Getting it wrong . . . twice . . . toward the end of a long week
As a company that provides core software for Credit Unions, the software that tracks a Member's shares, loans, credit cards, and other assets and debts, one of the things our software does is track information for IRS reports. These are things like interest earned, interest paid, and in this case distributions from retirement accounts. All of these have to be reported to the Members (via 1098, 1099, and other forms) and the IRS via multiple submissions. We provide the clients an end of year release that includes any late rule changes made, with the understanding out clients may not install it live but may install it in a test area with a post end of year copy of the CU database to generate reports against. Three years ago, when contractors were used for IRS reporting (due to ongoing database changeover work) that release caused a number of client databases to become corrupted in production and when used on a database backup, data sent to the IRS that was to be retained and reused in subsequent years to be lost. The latter was a perceived by management as a bigger deal due to data recovery cost incurred by our company with the former seen as just a 'loss of trust' in our release software. I would argue that they are equally as bad, with the loss in trust resulting in slower uptake of each release of our software.
This is all background to the fiasco we found ourselves in last week. Starting with 2021 the rule for when individuals are required to take the Required Minimum Distribution (RMD) from a IRA or 401K savings account was changed from 70 1/2 to 72 years of age. For our software we change an entry on a record for each affected share record, and the January reports and notifications are adjusted with no code changes required. This has to be done sometime in the month of January after December reports are run and before January reports are (typically after close on the last day of the month.) However, when this was designed out the lead person forgot that not every client is going to have loaded the end of year release before the end of the year and many of them won't load it into production in January.
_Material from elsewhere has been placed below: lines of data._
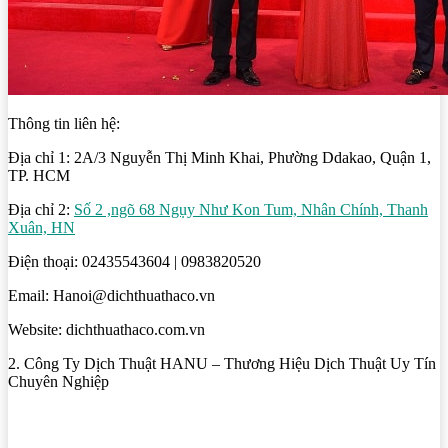
Thông tin liên hệ:
Địa chỉ 1: 2A/3 Nguyễn Thị Minh Khai, Phường Ddakao, Quận 1,
TP. HCM
Địa chỉ 2:
Số 2 ,ngõ 68 Ngụy Như Kon Tum, Nhân Chính, Thanh
Xuân, HN
Điện thoại: 02435543604 | 0983820520
Email: Hanoi@dichthuathaco.vn
Website: dichthuathaco.com.vn
2. Công Ty Dịch Thuật HANU – Thương Hiệu Dịch Thuật Uy Tín
Chuyên Nghiệp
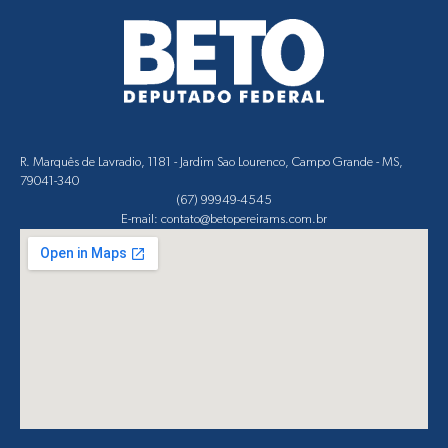
R. Marquês de Lavradio, 1181 - Jardim Sao Lourenco, Campo Grande - MS,
79041-340
(67) 99949-4545
E-mail: contato@betopereirams.com.br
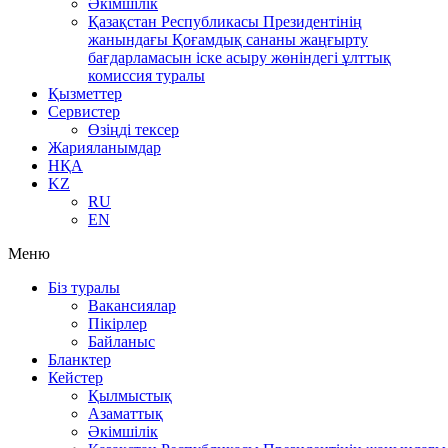
Әкімшілік
Қазақстан Республикасы Президентінің
жанындағы Қоғамдық сананы жаңғырту
бағдарламасын іске асыру жөніндегі ұлттық
комиссия туралы
Қызметтер
Сервистер
Өзіңді тексер
Жарияланымдар
НҚА
KZ
RU
EN
Меню
Біз туралы
Вакансиялар
Пікірлер
Байланыс
Бланктер
Кейстер
Қылмыстық
Азаматтық
Әкімшілік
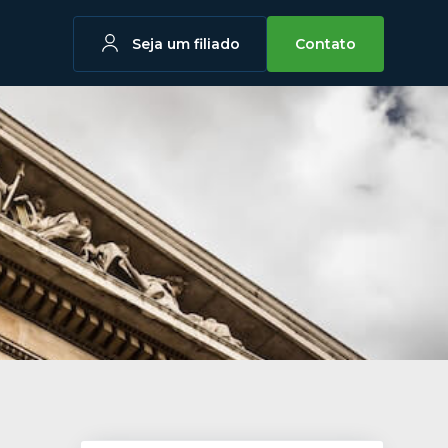
Seja um filiado
Contato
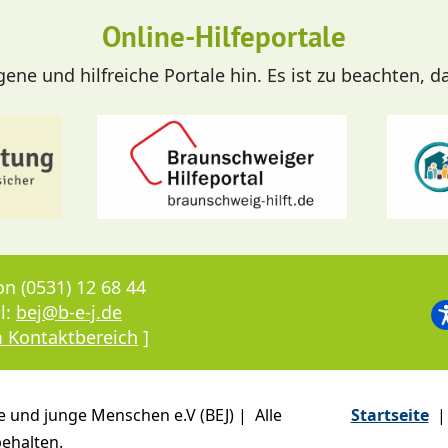
Online-Hilfeportale
ne und hilfreiche Portale hin. Es ist zu beachten, d
on (0531) 12 68 44
l:
bej@b-e-j.de
 Kontaktbereich
]
e und junge Menschen e.V (BEJ) | Alle
Startseite
|
ehalten.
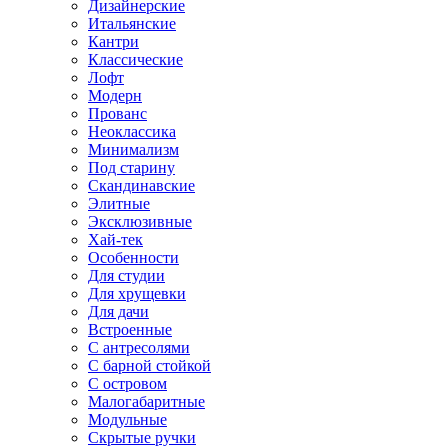
Дизайнерские
Итальянские
Кантри
Классические
Лофт
Модерн
Прованс
Неоклассика
Минимализм
Под старину
Скандинавские
Элитные
Эксклюзивные
Хай-тек
Особенности
Для студии
Для хрущевки
Для дачи
Встроенные
С антресолями
С барной стойкой
С островом
Малогабаритные
Модульные
Скрытые ручки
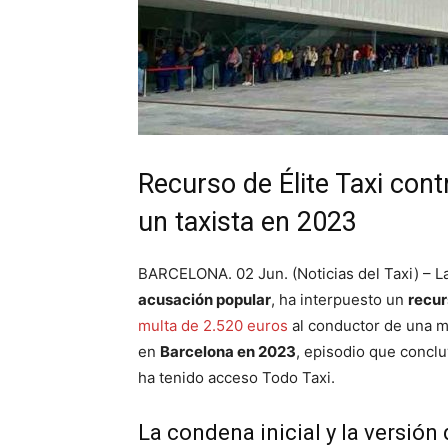
Recurso de Élite Taxi cont
un taxista en 2023
BARCELONA. 02 Jun. (Noticias del Taxi) – L
acusación popular
, ha interpuesto un
recur
multa de 2.520 euros
al conductor de una 
en
Barcelona en 2023
, episodio que concl
ha tenido acceso Todo Taxi.
La condena inicial y la versión 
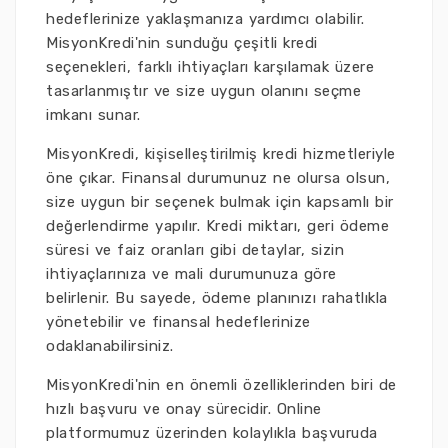
hedeflerinize yaklaşmanıza yardımcı olabilir.
MisyonKredi'nin sunduğu çeşitli kredi
seçenekleri, farklı ihtiyaçları karşılamak üzere
tasarlanmıştır ve size uygun olanını seçme
imkanı sunar.
MisyonKredi, kişiselleştirilmiş kredi hizmetleriyle
öne çıkar. Finansal durumunuz ne olursa olsun,
size uygun bir seçenek bulmak için kapsamlı bir
değerlendirme yapılır. Kredi miktarı, geri ödeme
süresi ve faiz oranları gibi detaylar, sizin
ihtiyaçlarınıza ve mali durumunuza göre
belirlenir. Bu sayede, ödeme planınızı rahatlıkla
yönetebilir ve finansal hedeflerinize
odaklanabilirsiniz.
MisyonKredi'nin en önemli özelliklerinden biri de
hızlı başvuru ve onay sürecidir. Online
platformumuz üzerinden kolaylıkla başvuruda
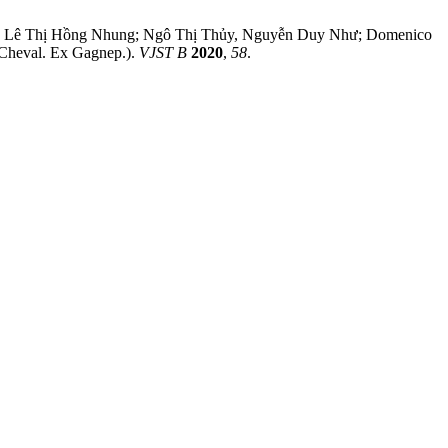
g; Lê Thị Hồng Nhung; Ngô Thị Thủy, Nguyễn Duy Như; Domenico
 Cheval. Ex Gagnep.).
VJST B
2020
,
58
.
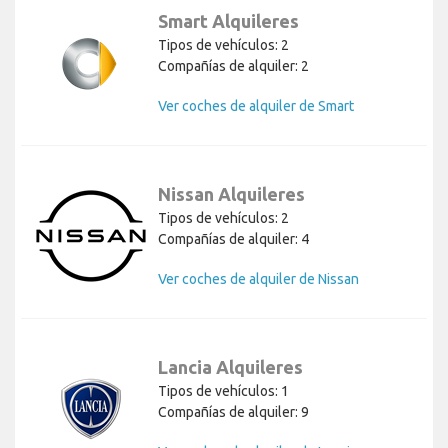
Smart Alquileres
Tipos de vehículos: 2
Compañías de alquiler: 2
Ver coches de alquiler de Smart
Nissan Alquileres
Tipos de vehículos: 2
Compañías de alquiler: 4
Ver coches de alquiler de Nissan
Lancia Alquileres
Tipos de vehículos: 1
Compañías de alquiler: 9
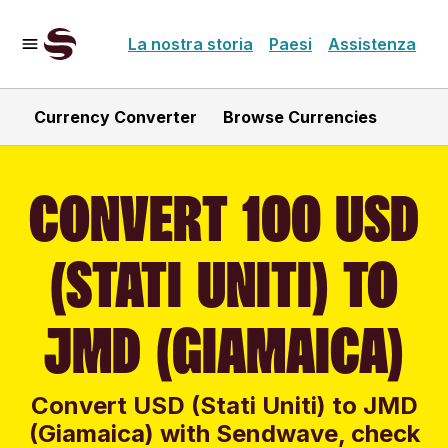
La nostra storia
Paesi
Assistenza
Currency Converter
Browse Currencies
CONVERT 100 USD
(STATI UNITI) TO
JMD (GIAMAICA)
Convert USD (Stati Uniti) to JMD
(Giamaica) with Sendwave, check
They packaged this record update process into the end of year release only and did not provide it as a separate software program. This is first time we got this wrong, and crucially not the first time we have done this to the clients in recent years per the preceding paragraph. So on Thursday (the 14th) we fix the issue by releasing stand-alone software that can be run by the clients to update the records. Now the clients have 2 weeks to test this software and run it on their production database to apply the change before reports for January are run. Sounds like a lot of time, but for a large CU (some of our clients have 100,000+ members) validating the run of one-off software is time consuming, making the lateness of this release an issue. (For Federally chartered credit unions, one requirement is that they test and validate all software.) So we release this early in the morning, and before we get to lunch we have multiple CUs calling us and to quote one, "do you need someone to read federal regulations to you to get the implementation correct?" It turns out the group that put together the the stand-alone software used an incorrect calculation and set the date of birth of a member before which an RMD from a share is required to July 1, 1949 resulting in the age being 72 1/2 instead of 72. So we had to quickly put out a fix that day with the date of birth being January 1, 1950. Bear in mind, that date is explicitly stated in the regulation implementation guidelines.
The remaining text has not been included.